Die Klägerin, eine Steuerberaterkammer, hat die Ansicht vertreten, die beanstandete Telefonberatung verstoße gegen das Steuerberatungsgesetz (StBerG)
und die Gebührenverordnung für Steuerberater (StBGebV). Sie hat im Verhalten
der Beklagten einen Wettbewerbsverstoß nach § 1 UWG a.F. gesehen und sie auf
Unterlassung in Anspruch genommen.
Die Klägerin hat zuletzt beantragt,
die Beklagte zu verurteilen, es zu unterlassen, Steuerberatung zu einem Minutenpreis von 3,63 DM für den Anrufer per Telefon/Hotline anzubieten.

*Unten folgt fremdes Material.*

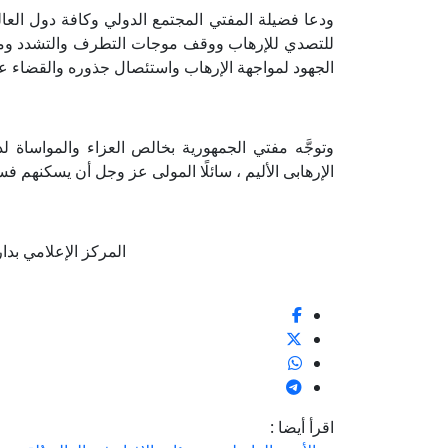
ودعا فضيلة المفتي المجتمع الدولي وكافة دول العالم
للتصدي للإرهاب ووقف موجات التطرف والتشدد وموا
الجهود لمواجهة الإرهاب واستئصال جذوره والقضاء عل
وتوجَّه مفتي الجمهورية بخالص العزاء والمواساة ل
الإرهابى الأليم ، سائلًا المولى عز وجل أن يسكنهم ف
المركز الإعلامي بدار الإف
اقرأ أيضا :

Die Beklagte ist der Klage entgegengetreten.
Das Landgericht hat die Beklagte antragsgemäß verurteilt (LG Berlin MMR
2001, 61 = DStRE 2000, 613). Die Berufung der Beklagten ist ohne Erfolg geblieben (KG MMR 2002, 635 [Ls.] = DStRE 2003, 316).
Mit ihrer Revision verfolgt die Beklagte ihren Klageabweisungsantrag weiter.
Die Klägerin beantragt, die Revision zurückzuweisen.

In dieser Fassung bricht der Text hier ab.